The Spectator

The Tories are too weak to capitalise on Labour’s failings

Getty Images

The polls suggest that Labour is in line for a general election victory later this year which could match or even exceed Tony Blair’s landslide of 1997. Yet the party exudes none of the confidence and maintains none of the self-discipline which it did 27 years ago. On the contrary, were the Conservatives not in an even worse state themselves, Keir Starmer’s party could well be in deep trouble.

For Labour to contrive to lose a safe seat in the current circumstances is remarkable. But that is exactly what the party has done with its failure to vet properly Azhar Ali, the candidate chosen to fight the Rochdale by-election following the death of the sitting MP Tony Lloyd. Comments made by Ali shortly after the atrocities committed by Hamas against Israel last year were indefensible. His claim, made openly at a Labour party meeting, that the Israeli government knew of the coming attacks but tolerated them so as to have a pretext to attack Gaza, is the stuff of conspiracy theory, made all the more offensive given how many Israeli citizens were killed in the attacks.

Not only did the party fail to pick up on Ali’s comments before selecting him to fight the seat – Starmer then hesitated before disowning him as the Labour candidate. Ali cannot be replaced on the ballot paper because nominations have closed.

It is unfortunate that the Tories are in no condition to capitalise on Labour’s problems

This indecisive leadership – Starmer prevaricated for long enough for some of his colleagues to end up defending Ali – has brought protest from within the Labour party. Not so much from members shocked at what Ali had said, as from people aggrieved that Starmer had moved to expel left-wing figures for making anti-Semitic remarks.

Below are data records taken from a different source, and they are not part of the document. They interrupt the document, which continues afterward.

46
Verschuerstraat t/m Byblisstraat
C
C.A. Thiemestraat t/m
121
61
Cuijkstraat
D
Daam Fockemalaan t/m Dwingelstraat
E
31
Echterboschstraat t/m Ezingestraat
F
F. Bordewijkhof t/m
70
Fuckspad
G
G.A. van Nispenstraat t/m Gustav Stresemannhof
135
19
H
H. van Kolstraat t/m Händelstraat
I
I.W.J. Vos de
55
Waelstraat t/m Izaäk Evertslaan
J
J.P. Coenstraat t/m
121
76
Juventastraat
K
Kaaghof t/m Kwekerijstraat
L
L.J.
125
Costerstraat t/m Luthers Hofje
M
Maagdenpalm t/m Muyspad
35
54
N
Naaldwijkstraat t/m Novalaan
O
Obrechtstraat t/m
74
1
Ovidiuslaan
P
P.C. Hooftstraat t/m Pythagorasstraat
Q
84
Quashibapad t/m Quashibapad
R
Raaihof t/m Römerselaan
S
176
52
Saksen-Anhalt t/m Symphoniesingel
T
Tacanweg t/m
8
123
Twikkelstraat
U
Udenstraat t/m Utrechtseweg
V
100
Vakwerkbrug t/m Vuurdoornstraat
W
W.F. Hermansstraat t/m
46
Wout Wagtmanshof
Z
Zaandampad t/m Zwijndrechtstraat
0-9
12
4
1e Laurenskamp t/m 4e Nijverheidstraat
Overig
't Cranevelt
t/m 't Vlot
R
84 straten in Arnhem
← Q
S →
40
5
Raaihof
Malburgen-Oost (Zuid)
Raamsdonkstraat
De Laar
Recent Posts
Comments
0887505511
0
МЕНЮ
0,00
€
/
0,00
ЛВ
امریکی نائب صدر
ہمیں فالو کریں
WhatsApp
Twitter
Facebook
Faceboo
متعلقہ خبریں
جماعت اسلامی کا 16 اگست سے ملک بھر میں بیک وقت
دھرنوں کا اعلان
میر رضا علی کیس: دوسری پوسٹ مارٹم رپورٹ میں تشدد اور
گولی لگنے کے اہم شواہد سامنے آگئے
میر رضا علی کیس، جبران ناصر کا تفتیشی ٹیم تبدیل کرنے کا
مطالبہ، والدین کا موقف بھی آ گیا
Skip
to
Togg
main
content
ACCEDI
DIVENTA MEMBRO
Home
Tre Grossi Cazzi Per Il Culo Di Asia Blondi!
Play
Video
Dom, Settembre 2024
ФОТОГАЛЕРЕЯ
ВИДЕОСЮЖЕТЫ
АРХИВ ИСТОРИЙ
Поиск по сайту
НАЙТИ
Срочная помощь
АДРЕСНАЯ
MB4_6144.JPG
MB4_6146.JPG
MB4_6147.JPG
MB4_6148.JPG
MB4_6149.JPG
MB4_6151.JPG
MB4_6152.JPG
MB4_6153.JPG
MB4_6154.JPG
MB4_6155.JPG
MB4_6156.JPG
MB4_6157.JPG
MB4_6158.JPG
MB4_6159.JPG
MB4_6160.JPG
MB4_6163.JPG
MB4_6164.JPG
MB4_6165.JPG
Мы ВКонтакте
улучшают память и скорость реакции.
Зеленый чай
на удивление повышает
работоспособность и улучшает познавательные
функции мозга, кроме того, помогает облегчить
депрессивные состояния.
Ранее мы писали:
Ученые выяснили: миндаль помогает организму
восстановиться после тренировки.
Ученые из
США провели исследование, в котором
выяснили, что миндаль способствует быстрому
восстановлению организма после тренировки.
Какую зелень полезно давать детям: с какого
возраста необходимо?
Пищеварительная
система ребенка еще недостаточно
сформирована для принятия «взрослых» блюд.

The Rochdale fiasco comes soon after Starmer abandoning his promise to spend £28 billion a year on green investment. To be clear, he is wise to drop a spending target which threatened to undermine even further Britain’s delicate public finances. But it does raise the issue of why the pledge was made in the first place, when Starmer must surely have known that money was going to be horribly tight by the time of the next election. The Labour leader has managed to upset both those who prioritise fiscal discipline and those who favour a Joe Biden-style pump-priming spending splurge on the climate. Into the bargain, Starmer has cemented his reputation as someone who can’t stick to his guns for long.

It is unfortunate that the Conservatives are in no condition to capitalise on Labour’s internal problems. Were the polls showing a gap between Labour and the Tories of the order of 10 per cent, it is conceivable that could be bridged before election day. Instead, Labour is consistently leading by about double that. So Starmer can probably afford to make mistakes – including pretty big ones – and still be confident of victory. Many Conservative MPs have announced that they intend to step down at the next election.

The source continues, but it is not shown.